== Data records

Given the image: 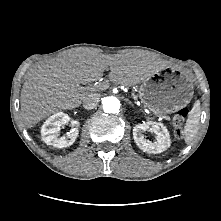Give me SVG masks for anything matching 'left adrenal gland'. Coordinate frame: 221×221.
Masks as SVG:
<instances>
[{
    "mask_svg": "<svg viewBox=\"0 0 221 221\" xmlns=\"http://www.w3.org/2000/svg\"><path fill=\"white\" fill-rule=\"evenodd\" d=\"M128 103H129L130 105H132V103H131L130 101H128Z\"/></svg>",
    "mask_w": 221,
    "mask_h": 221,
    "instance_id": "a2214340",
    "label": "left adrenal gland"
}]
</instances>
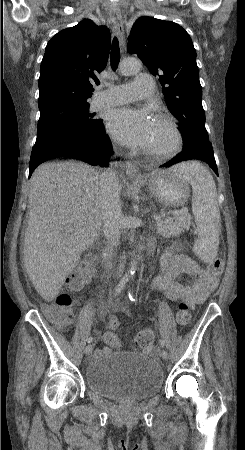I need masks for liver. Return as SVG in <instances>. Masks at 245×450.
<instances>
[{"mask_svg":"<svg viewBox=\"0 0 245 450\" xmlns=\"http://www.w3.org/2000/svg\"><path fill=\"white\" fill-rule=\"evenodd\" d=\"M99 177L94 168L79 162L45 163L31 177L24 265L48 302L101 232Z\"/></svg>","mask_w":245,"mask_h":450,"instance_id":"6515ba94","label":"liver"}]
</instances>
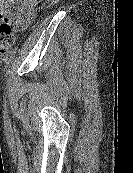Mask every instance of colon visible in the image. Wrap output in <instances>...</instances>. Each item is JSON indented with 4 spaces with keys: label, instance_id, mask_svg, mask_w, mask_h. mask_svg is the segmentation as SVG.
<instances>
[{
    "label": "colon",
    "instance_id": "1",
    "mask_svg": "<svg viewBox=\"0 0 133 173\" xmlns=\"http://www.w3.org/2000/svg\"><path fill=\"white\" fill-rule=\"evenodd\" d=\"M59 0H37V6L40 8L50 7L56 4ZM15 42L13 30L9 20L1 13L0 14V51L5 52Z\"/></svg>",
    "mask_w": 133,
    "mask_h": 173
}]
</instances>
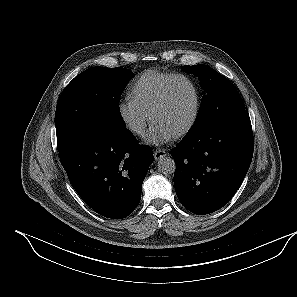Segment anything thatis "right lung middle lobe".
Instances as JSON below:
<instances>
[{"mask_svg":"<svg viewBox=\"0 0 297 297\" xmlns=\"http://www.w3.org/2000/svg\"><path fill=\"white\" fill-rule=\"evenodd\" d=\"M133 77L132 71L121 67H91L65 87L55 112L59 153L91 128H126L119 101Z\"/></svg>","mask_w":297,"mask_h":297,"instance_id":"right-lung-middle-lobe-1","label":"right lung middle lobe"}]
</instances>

====

Problem
Your output should consist solely of the lines from the line containing "Segment anything thatis" through the end of the data above, copied exactly, with images removed.

Reply to the exercise
Segment anything thatis "right lung middle lobe".
Instances as JSON below:
<instances>
[{"mask_svg":"<svg viewBox=\"0 0 297 297\" xmlns=\"http://www.w3.org/2000/svg\"><path fill=\"white\" fill-rule=\"evenodd\" d=\"M133 77L132 71L121 67H91L65 87L55 112L59 153L91 128H126L119 101Z\"/></svg>","mask_w":297,"mask_h":297,"instance_id":"right-lung-middle-lobe-1","label":"right lung middle lobe"}]
</instances>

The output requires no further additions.